Best Unity Performance tips for C# from a Cloud Developer

If you’re looking to improve the performance of your C# Unity game, there are many resources out there that talk about performance in Unity. These usually focus on things like better usage of the Unity APIs, better managing your objects, and reducing the size of your resources. Some articles also discuss better ways to write your scripts – recommendations such as caching your components are quite common.

In this article, I’d like to focus on something else – pure C# performance tips, optimizations tips and improvements to C# LINQ performance issues.

Working in Azure, with code that rungs on millions of cores, allows me to see the impact of even tiny changes on the bottom line. A single piece of code can be responsible for a huge bottleneck, hogging the CPU, or enslaving the Garbage Collector.

I’ll organize these tips into sections:

Methodology

For the purpose of this article, I’ll be using a small script as the basis of my performance tests.
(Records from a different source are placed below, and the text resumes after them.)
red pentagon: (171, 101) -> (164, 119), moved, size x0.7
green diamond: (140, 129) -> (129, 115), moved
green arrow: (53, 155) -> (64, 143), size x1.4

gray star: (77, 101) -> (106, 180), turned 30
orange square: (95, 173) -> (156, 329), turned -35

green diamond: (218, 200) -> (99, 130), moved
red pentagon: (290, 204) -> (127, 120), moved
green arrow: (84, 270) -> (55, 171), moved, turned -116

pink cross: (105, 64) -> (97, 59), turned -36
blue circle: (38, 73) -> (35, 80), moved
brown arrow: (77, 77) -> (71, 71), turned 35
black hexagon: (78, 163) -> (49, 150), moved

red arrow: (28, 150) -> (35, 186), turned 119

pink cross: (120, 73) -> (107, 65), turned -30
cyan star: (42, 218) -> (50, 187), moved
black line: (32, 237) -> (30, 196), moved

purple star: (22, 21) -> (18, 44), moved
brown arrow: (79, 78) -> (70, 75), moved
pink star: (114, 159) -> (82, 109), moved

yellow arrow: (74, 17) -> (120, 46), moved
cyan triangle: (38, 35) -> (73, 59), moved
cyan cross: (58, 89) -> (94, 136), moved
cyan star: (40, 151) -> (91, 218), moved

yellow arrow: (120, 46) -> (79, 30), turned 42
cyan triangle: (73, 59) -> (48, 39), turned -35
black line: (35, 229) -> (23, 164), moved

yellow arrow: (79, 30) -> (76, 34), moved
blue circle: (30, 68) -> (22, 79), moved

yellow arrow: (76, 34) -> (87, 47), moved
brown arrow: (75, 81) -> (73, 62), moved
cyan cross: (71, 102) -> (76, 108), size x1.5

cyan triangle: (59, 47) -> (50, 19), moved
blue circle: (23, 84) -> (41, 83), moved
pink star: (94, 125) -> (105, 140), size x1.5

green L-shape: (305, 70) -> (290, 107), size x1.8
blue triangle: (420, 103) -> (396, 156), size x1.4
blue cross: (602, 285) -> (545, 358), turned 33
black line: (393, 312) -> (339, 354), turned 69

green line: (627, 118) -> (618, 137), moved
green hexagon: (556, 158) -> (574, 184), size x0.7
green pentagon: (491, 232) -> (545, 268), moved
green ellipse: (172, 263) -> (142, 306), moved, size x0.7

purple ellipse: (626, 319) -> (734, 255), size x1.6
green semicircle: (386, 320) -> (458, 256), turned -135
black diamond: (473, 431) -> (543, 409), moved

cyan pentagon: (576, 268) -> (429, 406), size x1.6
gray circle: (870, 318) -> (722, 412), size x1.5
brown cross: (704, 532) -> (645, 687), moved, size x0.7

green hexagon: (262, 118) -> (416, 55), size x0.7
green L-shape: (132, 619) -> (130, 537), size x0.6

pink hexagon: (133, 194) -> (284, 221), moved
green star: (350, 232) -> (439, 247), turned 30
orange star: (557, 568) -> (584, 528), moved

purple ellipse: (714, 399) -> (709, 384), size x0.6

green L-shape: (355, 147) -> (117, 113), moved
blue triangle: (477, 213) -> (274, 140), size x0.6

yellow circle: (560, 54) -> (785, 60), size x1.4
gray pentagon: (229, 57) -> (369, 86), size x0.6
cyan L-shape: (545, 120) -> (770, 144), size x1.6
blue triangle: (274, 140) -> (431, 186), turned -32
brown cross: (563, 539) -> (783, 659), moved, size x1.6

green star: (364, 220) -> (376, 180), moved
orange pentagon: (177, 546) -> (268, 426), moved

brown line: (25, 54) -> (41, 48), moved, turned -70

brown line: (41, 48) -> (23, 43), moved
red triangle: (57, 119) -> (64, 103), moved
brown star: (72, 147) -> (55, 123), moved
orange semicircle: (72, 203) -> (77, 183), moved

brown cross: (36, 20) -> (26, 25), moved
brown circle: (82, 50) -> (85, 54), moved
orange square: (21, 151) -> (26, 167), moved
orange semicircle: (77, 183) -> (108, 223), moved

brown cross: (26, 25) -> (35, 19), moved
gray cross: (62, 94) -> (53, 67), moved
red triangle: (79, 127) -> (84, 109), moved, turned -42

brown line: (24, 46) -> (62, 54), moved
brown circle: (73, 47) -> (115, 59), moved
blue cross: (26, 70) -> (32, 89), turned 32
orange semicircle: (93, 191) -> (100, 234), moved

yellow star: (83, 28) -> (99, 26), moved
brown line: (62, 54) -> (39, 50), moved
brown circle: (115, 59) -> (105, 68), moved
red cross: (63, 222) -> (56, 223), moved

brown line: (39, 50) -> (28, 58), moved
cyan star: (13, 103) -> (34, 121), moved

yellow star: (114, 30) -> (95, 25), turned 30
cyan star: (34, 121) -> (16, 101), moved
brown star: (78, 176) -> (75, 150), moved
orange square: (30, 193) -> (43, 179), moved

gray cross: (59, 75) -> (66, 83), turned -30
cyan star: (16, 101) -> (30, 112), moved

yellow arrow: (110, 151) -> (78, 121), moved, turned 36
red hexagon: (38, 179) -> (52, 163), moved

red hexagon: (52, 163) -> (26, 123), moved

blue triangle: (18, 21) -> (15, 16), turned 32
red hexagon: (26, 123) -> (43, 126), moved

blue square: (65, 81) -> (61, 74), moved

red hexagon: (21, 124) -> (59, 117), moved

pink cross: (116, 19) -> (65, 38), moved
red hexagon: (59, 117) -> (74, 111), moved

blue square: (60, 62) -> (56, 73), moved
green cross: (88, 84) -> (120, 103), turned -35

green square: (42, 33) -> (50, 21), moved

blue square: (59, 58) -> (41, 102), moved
The script will perform all tests one after the other, and I’ll use Unity’s Profiler, with the Deep Profile option enabled, to analyze the results:

public class PerfTest : MonoBehaviour
{
    void Update()
    {
        // RunTest1()
        // RunTest2()
    }
}

Depending on the scenario, I might be looking at the “clock time” of each test scenario, or on the amount of memory allocated (and therefore probably also the number of GC calls or duration).

While the exact numbers you might see if you reproduce these tests will probably be different, the exact performance numbers are not critical – what we care about, it how much we can reduce/improve these numbers.

C# Strings creation

Working with string is quite simple in C#. However, generating new strings dynamically, especially long strings, is quite expensive. Let’s take a look at a native implementation – given a list of numbers, create a comma-separated strings:

private string StringConcat()
{
    string result = "";
    for (int i = 0; i < count; i++)
    {
        result += "Test " + i + ",";
    }
    return result;
}

This implementation creates a substring “Test X,” for every number, it also creates the temporarily accumulated string “Test 1,Test 2, Test 3,” all the way to the end, when we reach the final result. This is extremely inefficient – it allocates a ton of temporary strings which the GC needs to collect.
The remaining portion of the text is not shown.